Why Fundamentalism Exists

Last week, Bill Nye and Ken Ham debated each other at the Creation Museum in Kentucky. I tried my best to ignore this. This decision was good for my mental health, but maybe not so good for my professional life. As the week went on, in fact, I started feeling just a little guilty. I’m doing a PhD in religion and science. I write a blog called, last I checked, “Science On Religion.” I should probably weigh in somehow about this creationist-evolutionist debate, right? I don’t want to. But I should. So here are a few thoughts about the modern religion-science media circus. You’re welcome.
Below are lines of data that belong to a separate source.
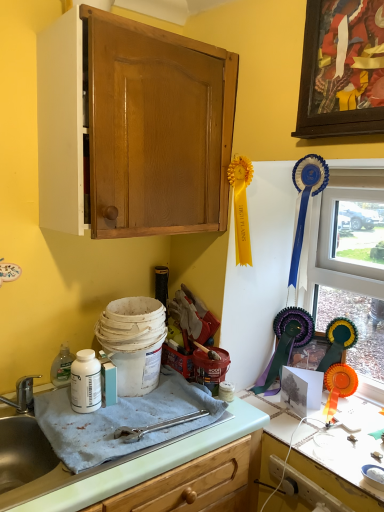 Question: Does white matte bottle at lower left appear on the right side of matte wood cabinet at upper left?

Choices:
 (A) no
 (B) yes

Answer: (A)

Question: From the image's perspective, is white matte bottle at lower left on top of matte wood cabinet at upper left?

Choices:
 (A) yes
 (B) no

Answer: (B)

Question: From the image's perspective, is white matte bottle at lower left located beneath matte wood cabinet at upper left?

Choices:
 (A) no
 (B) yes

Answer: (B)

Question: Does white matte bottle at lower left have a lesser width compared to matte wood cabinet at upper left?

Choices:
 (A) yes
 (B) no

Answer: (A)

Question: Is white matte bottle at lower left smaller than matte wood cabinet at upper left?

Choices:
 (A) yes
 (B) no

Answer: (A)

Question: From a real-world perspective, is white matte bottle at lower left on top of matte wood cabinet at upper left?

Choices:
 (A) no
 (B) yes

Answer: (A)

Question: Is light green laminate countertop at lower center, marked as the 1th countertop in a left-to-right arrangement, to the left of wooden picture frame at upper right from the viewer's perspective?

Choices:
 (A) yes
 (B) no

Answer: (A)

Question: From a real-world perspective, is light green laminate countertop at lower center, which appears as the second countertop when viewed from the right, located higher than wooden picture frame at upper right?

Choices:
 (A) yes
 (B) no

Answer: (B)

Question: From a real-world perspective, is light green laminate countertop at lower center, which appears as the second countertop when viewed from the right, under wooden picture frame at upper right?

Choices:
 (A) no
 (B) yes

Answer: (B)

Question: Can you confirm if light green laminate countertop at lower center, marked as the 1th countertop in a left-to-right arrangement, is taller than wooden picture frame at upper right?

Choices:
 (A) no
 (B) yes

Answer: (A)

Question: Is the position of light green laminate countertop at lower center, which appears as the second countertop when viewed from the right, less distant than that of wooden picture frame at upper right?

Choices:
 (A) no
 (B) yes

Answer: (B)

Question: Considering the relative sizes of light green laminate countertop at lower center, which appears as the second countertop when viewed from the right, and wooden picture frame at upper right in the image provided, is light green laminate countertop at lower center, which appears as the second countertop when viewed from the right, thinner than wooden picture frame at upper right?

Choices:
 (A) yes
 (B) no

Answer: (B)

Question: Is white glossy countertop at lower right, which appears as the second countertop when viewed from the left, positioned with its back to wooden picture frame at upper right?

Choices:
 (A) yes
 (B) no

Answer: (B) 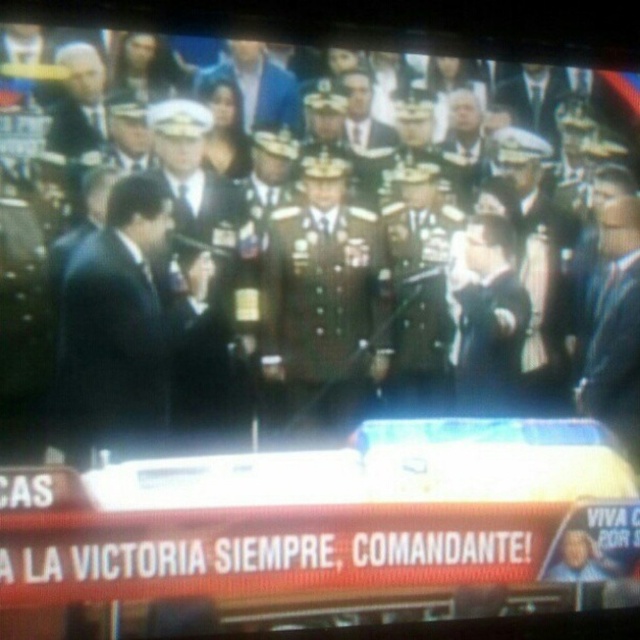 You are a photographer at the event and need to capture a photo of both the black matte suit at left and the satin blue suit at right. Considering their widths, which one should you focus on first to ensure they both fit in the frame?

The black matte suit at left is wider than the satin blue suit at right, so you should focus on the black matte suit at left first to ensure both fit in the frame.

You are a photographer standing at the back of the room. You need to take a clear photo of the black matte suit at left. Based on the distance provided, can you capture a clear photo without moving closer?

The black matte suit at left is 7.06 feet away from the camera. Since this distance is manageable for a standard camera lens, you can capture a clear photo without moving closer. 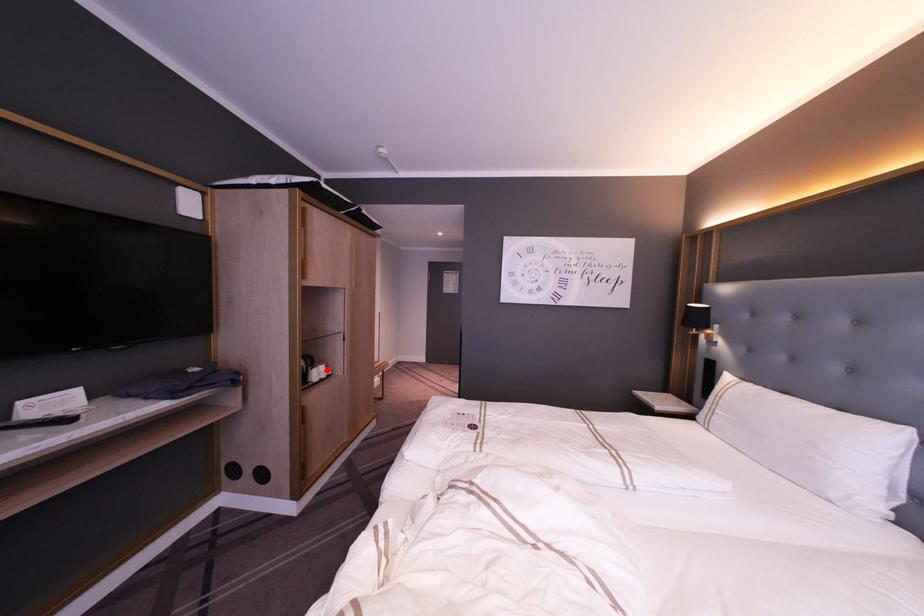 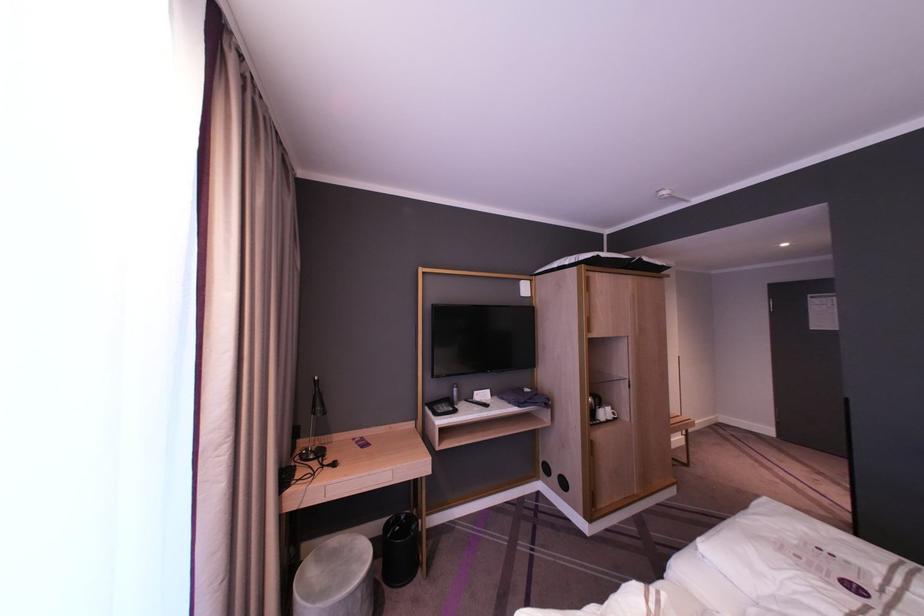 Locate, in the second image, the point that corresponds to the highlighted location in the first image.

(613, 413) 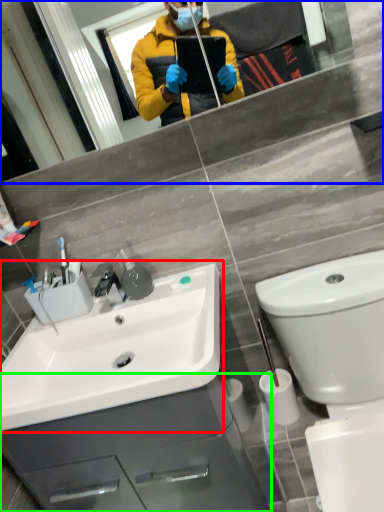 Question: Which is nearer to the sink (highlighted by a red box)? mirror (highlighted by a blue box) or bathroom cabinet (highlighted by a green box).

Choices:
 (A) mirror
 (B) bathroom cabinet

Answer: (B) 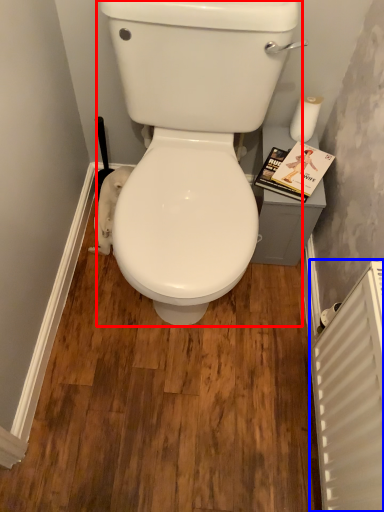 Question: Which object is closer to the camera taking this photo, porcelain (highlighted by a red box) or radiator (highlighted by a blue box)?

Choices:
 (A) porcelain
 (B) radiator

Answer: (B) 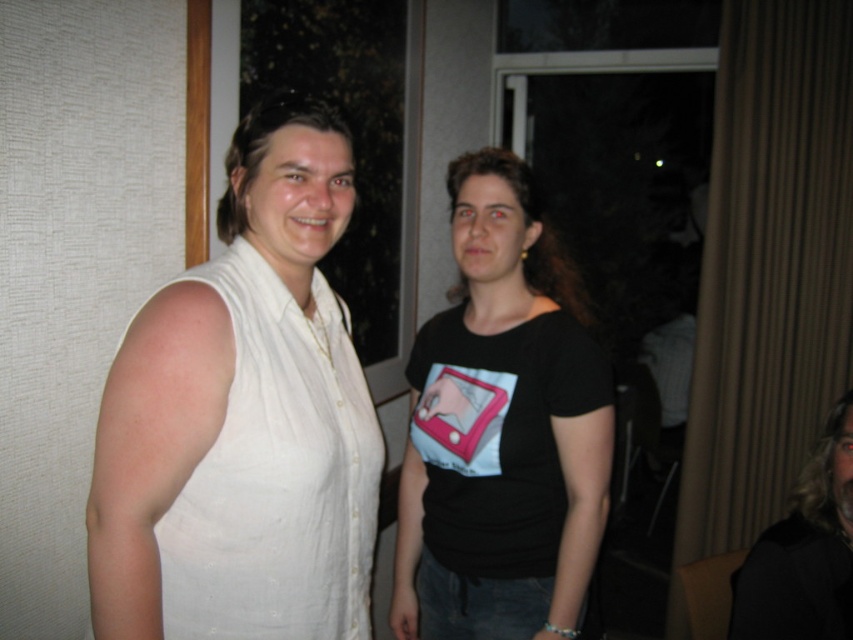 You are a photographer setting up a shot of the scene. You want to ensure that the white linen dress at left and the black matte hair at upper right are both in focus. Given their widths, which object should you adjust your camera settings to prioritize focusing on first?

The white linen dress at left has a lesser width compared to black matte hair at upper right. Since the dress is narrower, you should prioritize focusing on the black matte hair at upper right first to ensure it remains sharp in the photo. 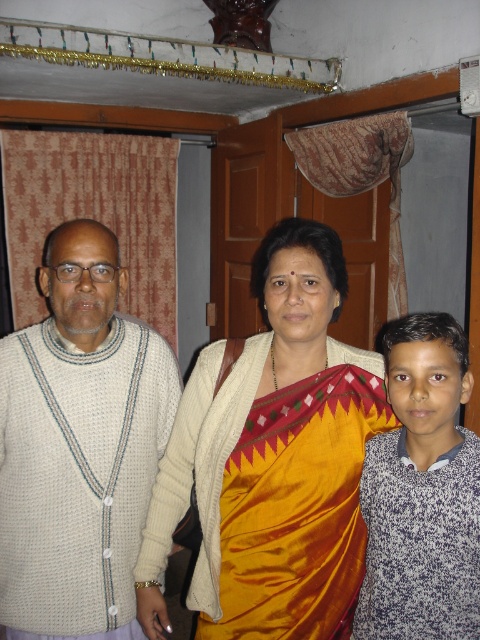 Question: Can you confirm if white knitted sweater at left is bigger than white speckled sweater at right?

Choices:
 (A) yes
 (B) no

Answer: (A)

Question: From the image, what is the correct spatial relationship of white knitted sweater at left in relation to white speckled sweater at right?

Choices:
 (A) above
 (B) below

Answer: (A)

Question: Estimate the real-world distances between objects in this image. Which object is closer to the silk sari at center?

Choices:
 (A) white speckled sweater at right
 (B) white knitted sweater at left

Answer: (A)

Question: Which of the following is the closest to the observer?

Choices:
 (A) white speckled sweater at right
 (B) silk sari at center
 (C) white knitted sweater at left

Answer: (A)

Question: Which point appears closest to the camera in this image?

Choices:
 (A) (398, 476)
 (B) (254, 397)
 (C) (123, 604)

Answer: (A)

Question: Does white knitted sweater at left have a larger size compared to white speckled sweater at right?

Choices:
 (A) yes
 (B) no

Answer: (A) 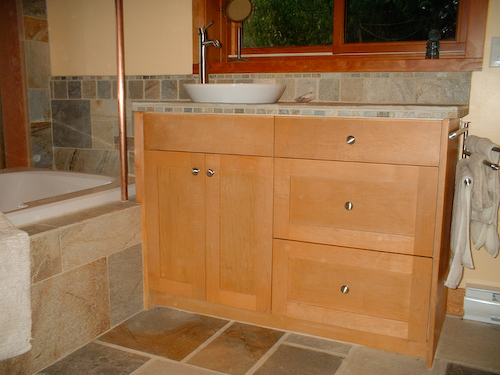 The image size is (500, 375). Identify the location of copper pipe. (126, 178). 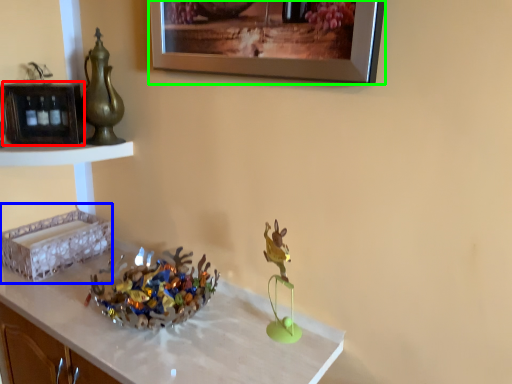 Question: Based on their relative distances, which object is nearer to shelf (highlighted by a red box)? Choose from shelf (highlighted by a blue box) and picture frame (highlighted by a green box).

Choices:
 (A) shelf
 (B) picture frame

Answer: (A) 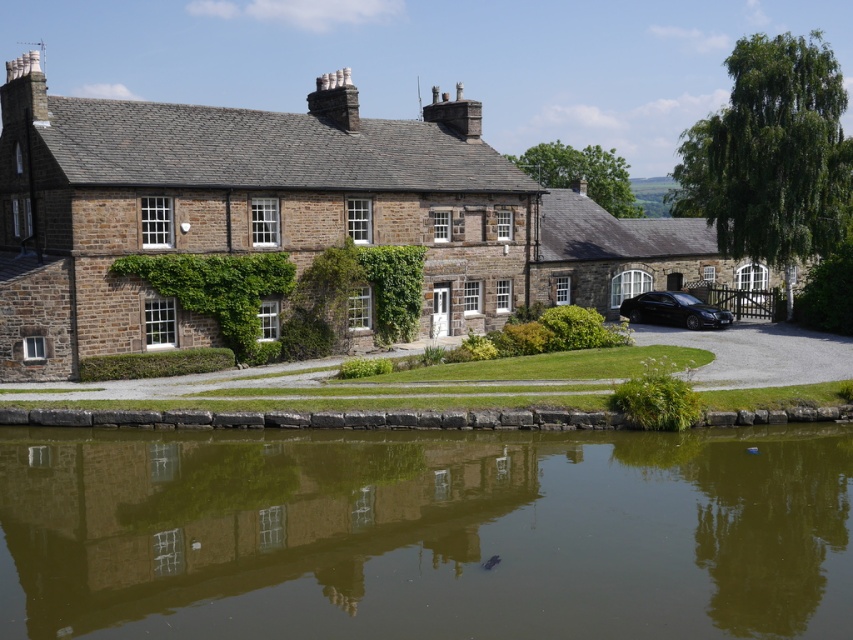 Question: Does green reflective water at lower center appear on the right side of matte stone cottage at right?

Choices:
 (A) no
 (B) yes

Answer: (A)

Question: Can you confirm if matte stone cottage at right is smaller than black glossy sedan at lower right?

Choices:
 (A) yes
 (B) no

Answer: (B)

Question: Which point is closer to the camera taking this photo?

Choices:
 (A) (273, 552)
 (B) (637, 310)

Answer: (A)

Question: Among these objects, which one is farthest from the camera?

Choices:
 (A) green reflective water at lower center
 (B) black glossy sedan at lower right
 (C) matte stone cottage at right

Answer: (B)

Question: Considering the relative positions of green reflective water at lower center and black glossy sedan at lower right in the image provided, where is green reflective water at lower center located with respect to black glossy sedan at lower right?

Choices:
 (A) above
 (B) below

Answer: (B)

Question: Which point is farther to the camera?

Choices:
 (A) black glossy sedan at lower right
 (B) matte stone cottage at right

Answer: (A) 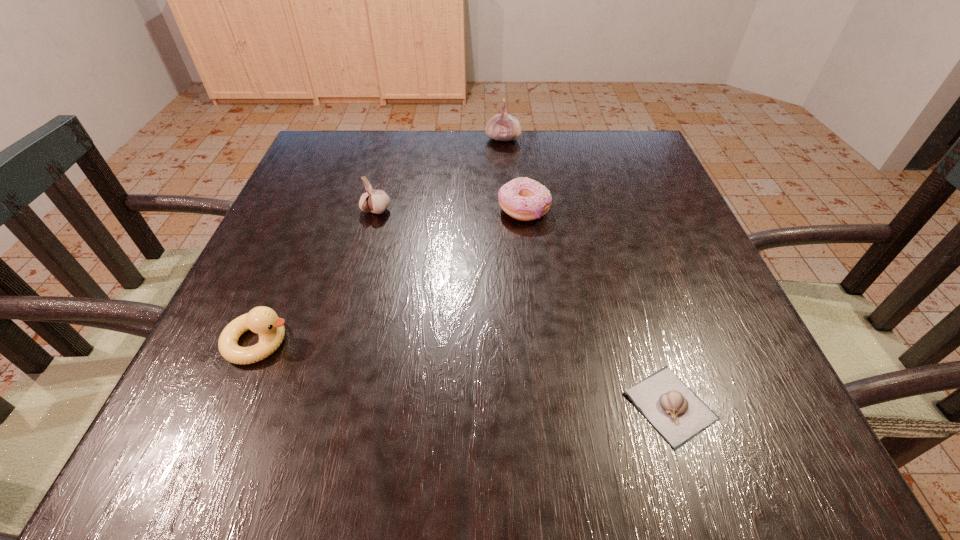 The image size is (960, 540). In the image, there is a desktop. Find the location of `vacant space at the right edge`. vacant space at the right edge is located at coordinates (632, 225).

Image resolution: width=960 pixels, height=540 pixels. Identify the location of vacant space at the far left corner of the desktop. click(351, 148).

In order to click on free region at the far right corner of the desktop in this screenshot , I will do `click(601, 137)`.

Image resolution: width=960 pixels, height=540 pixels. I want to click on free spot between the nearest garlic and the duckling, so click(x=465, y=374).

What are the coordinates of `free space that is in between the leftmost object and the fourth tallest object` in the screenshot? It's located at (392, 275).

The width and height of the screenshot is (960, 540). I want to click on vacant space that's between the leftmost object and the tallest object, so click(381, 240).

You are a GUI agent. You are given a task and a screenshot of the screen. Output one action in this format:
    pyautogui.click(x=<x>, y=<y>)
    Task: Click on the empty space between the fourth object from right to left and the shortest object
    Image resolution: width=960 pixels, height=540 pixels.
    Given the screenshot: What is the action you would take?
    pyautogui.click(x=523, y=308)

At what (x,y) coordinates should I click in order to perform the action: click on free area in between the doughnut and the second nearest garlic. Please return your answer as a coordinate pair (x, y). The width and height of the screenshot is (960, 540). Looking at the image, I should click on (450, 210).

Where is `vacant point located between the tallest object and the leftmost object`? The height and width of the screenshot is (540, 960). vacant point located between the tallest object and the leftmost object is located at coordinates (381, 240).

Where is `free area in between the leftmost object and the farthest garlic`? The image size is (960, 540). free area in between the leftmost object and the farthest garlic is located at coordinates pyautogui.click(x=381, y=240). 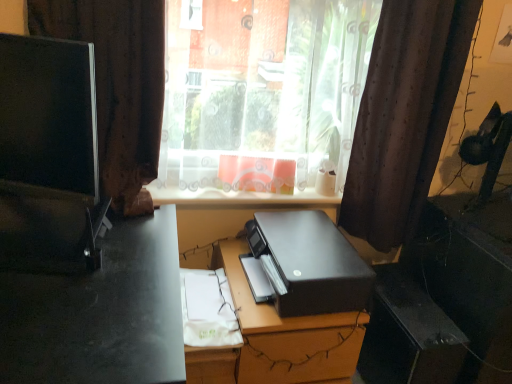 Where is `blank space situated above black plastic file cabinet at center (from a real-world perspective)`? blank space situated above black plastic file cabinet at center (from a real-world perspective) is located at coordinates (411, 294). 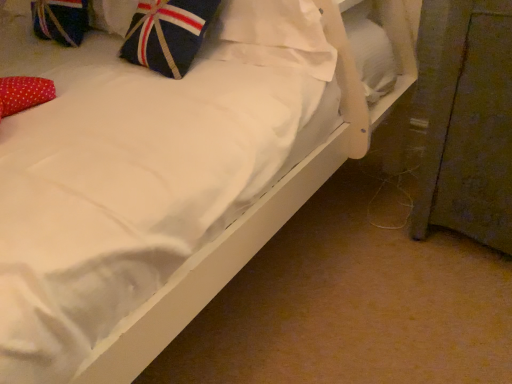 Describe the element at coordinates (466, 120) in the screenshot. I see `wooden dresser at lower right` at that location.

You are a GUI agent. You are given a task and a screenshot of the screen. Output one action in this format:
    pyautogui.click(x=<x>, y=<y>)
    Task: Click on the wooden dresser at lower right
    
    Given the screenshot: What is the action you would take?
    pyautogui.click(x=466, y=120)

Locate an element on the screen. This screenshot has height=384, width=512. wooden dresser at lower right is located at coordinates coord(466,120). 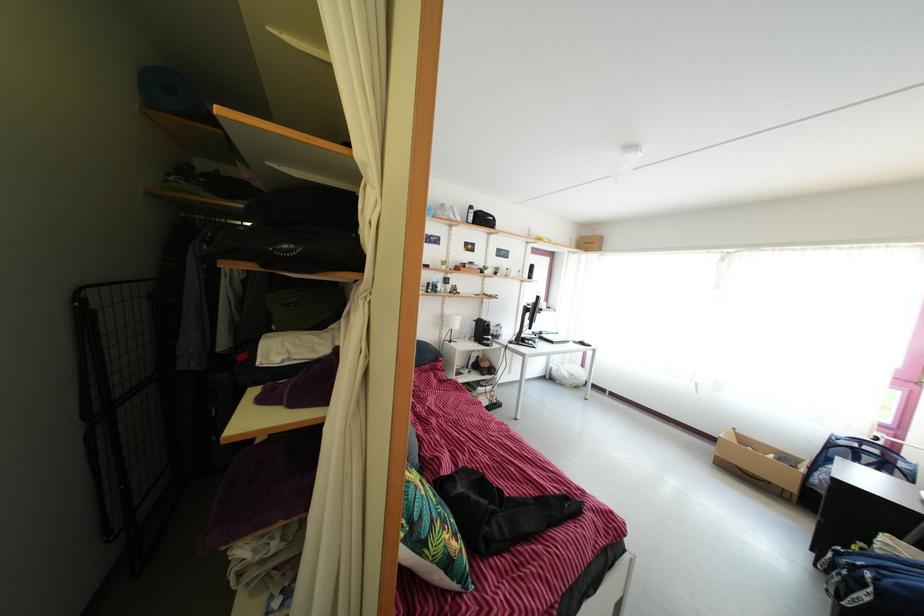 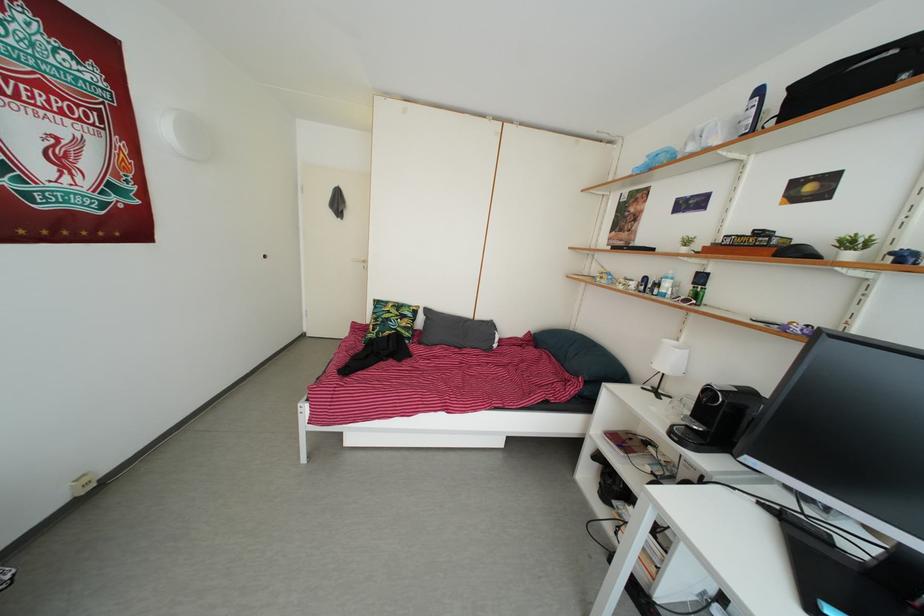 Question: I am providing you with two images of the same scene from different viewpoints. After the viewpoint changes to image2, which objects are now occluded?

Choices:
 (A) black drying rack
 (B) bed sitting surface
 (C) white door handle
 (D) red chair armrest

Answer: (A) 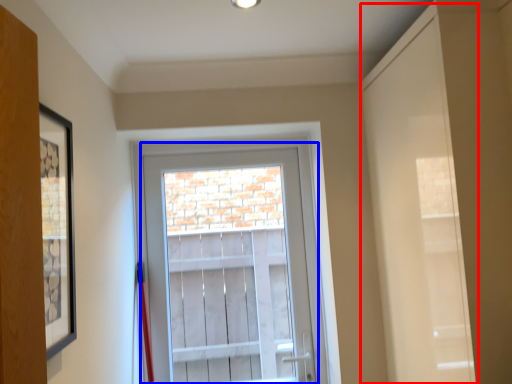 Question: Among these objects, which one is farthest to the camera, door (highlighted by a red box) or glass door (highlighted by a blue box)?

Choices:
 (A) door
 (B) glass door

Answer: (B) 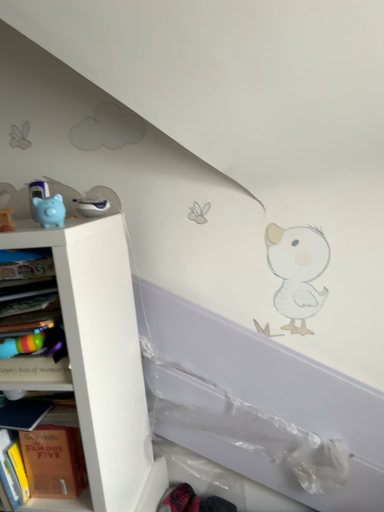 Image resolution: width=384 pixels, height=512 pixels. Describe the element at coordinates (101, 358) in the screenshot. I see `white matte shelf at left, which is the 1th shelf in bottom-to-top order` at that location.

The image size is (384, 512). In order to click on hardcover book at left, the second shelf from the bottom in this screenshot , I will do point(54,454).

Identify the location of multicolored plastic bookshelf at left. This screenshot has height=512, width=384. (35, 374).

Is multicolored plastic bookshelf at left not near hardcover book at left, the first shelf viewed from the top?

Actually, multicolored plastic bookshelf at left and hardcover book at left, the first shelf viewed from the top, are a little close together.

From the picture: Considering the relative sizes of multicolored plastic bookshelf at left and hardcover book at left, the first shelf viewed from the top, in the image provided, is multicolored plastic bookshelf at left smaller than hardcover book at left, the first shelf viewed from the top,?

No, multicolored plastic bookshelf at left is not smaller than hardcover book at left, the first shelf viewed from the top.

From the image's perspective, between multicolored plastic bookshelf at left and hardcover book at left, the first shelf viewed from the top, who is located below?

From the image's view, hardcover book at left, the first shelf viewed from the top, is below.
The reason I didn’t get too excited about this religion-science hubbub in Kentucky was because I knew it would be, er, incredibly frustrating. Ken Ham is wrong. Pathetically so. I do not respect his beliefs (although if I met him personally I would try to respect the man). I don’t respect his beliefs because they are false beliefs, and demonstrably so. The people who think the world was created in six days six thousand years ago are Just. Plain. Wrong. That is not what happened. By hinging their beliefs in Jesus, their sense of meaning in life, and their connections with the past on this ludicrous cosmogonical error, creationists are doing more and deeper damage to the life of the spirit in this age than any Richard Dawkins or Daniel Dennett could ever do for them.